Democratic primary candidate Sen. Elizabeth Warren thinks she has a handle on the economic and social problems of Americans, nothing could be further from the truth.
Even among Democrats and Wall Street investors, there has been dissatisfaction with Warren’s impractical proposals.
According to Reuters, both donors and investors wondered whether Warren’s proposals could have serious repercussions for the country, pointing out that they feared that her plan to fund social projects through the collection of millions in taxes would have unintended consequences.
“Senator Warren is saying things that are difficult to enact, and I don’t know how you end up paying for them,” said Marc Lasry, president of Avenue Capital Group, who is also a donor to several opponents of the congresswoman for the Democratic nomination in the 2020 presidential race.
Renowned investor Leon Cooperman went so far as to describe the congressman in a negative way, pointing out, “She represents the worst of politicians” and says that her proposals “are counterproductive,” since “you cannot make the poor rich making the rich poor.”
According to an opinion column by Vivek Saxena, a columnist for BizPac Review, the Democrat’s utopian proposals in universal health care, child care, education, among others, could mean “widespread poverty not seen since America’s inception.”
Saxena cites research by Marie Fishpaw and Jamie Hall of the Heritage Foundation to point to the high cost Warren’s proposals would bring to the budget of working middle class families.
“As a result, 73.5% of Americans will have less money in their pockets under “Medicare for All.” The cost of the new taxes they have to pay will be more than what they save on health care costs,” the research warns.
According to the research, several reports indicate that even low-income families who benefit from care programs such as Medicaid or the Children’s Health Insurance Program will face losses up to an estimated $5,592 per year.
Regarding the consequences of a tax increase, the columnist Saxena to the words of U.S. consultant Steve Tobak, who has worked for more than 20 years with small and medium technology companies.
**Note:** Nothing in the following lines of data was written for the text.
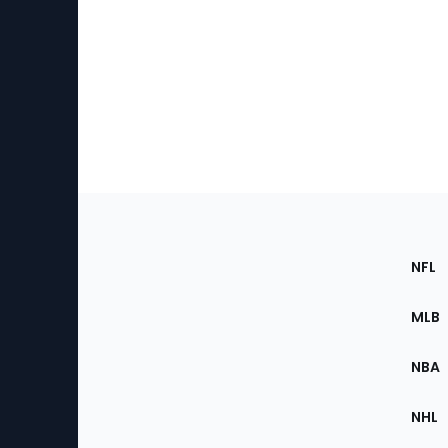
Footer
Sec
NFL
of
the
MLB
Site
NBA
NHL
Tobak said, “A wealth tax would cause an annual liquidity crisis as investors who fund a sizable portion of the U.S. economy struggle to come up with the cash to pay their tax bills.”
A Wall Street Journal report published in mid-November states, “She [Elizabeth Warren] wants to return the top income-tax rate to 39.6% from 37%, impose a new 14.8% tax for Social Security, add an annual tax of up to 6% on accumulated wealth, and require rich investors to pay capital-gains taxes at the same rates as other income even if they don’t sell their assets.”
“Consider a billionaire with a $1,000 investment who earns a 6% return, or $60, received as a capital gain, dividend or interest.” Fiscal policy journalist Richard Rubin of the Wall Street Journal added, “If all of Ms. Warren’s taxes are implemented, he could owe 58.2% of that, or $35 in federal tax. Plus, his entire investment would incur a 6% wealth tax, i.e., at least $60. The result: taxes as high as $95 on income of $60 for a combined tax rate of 158%.”
Vivek Saxena depicts the difficult scenario that a large number of employees and customers of a company would have to live if the owner makes the decision to liquidate his assets and leave the country in search of better conditions regarding tax laws.
“What do you suppose would happen to every working-class family’s income then? Better yet, what do you suppose would happen to the income of the businessman’s now-unemployed former employees?” Saxena adds.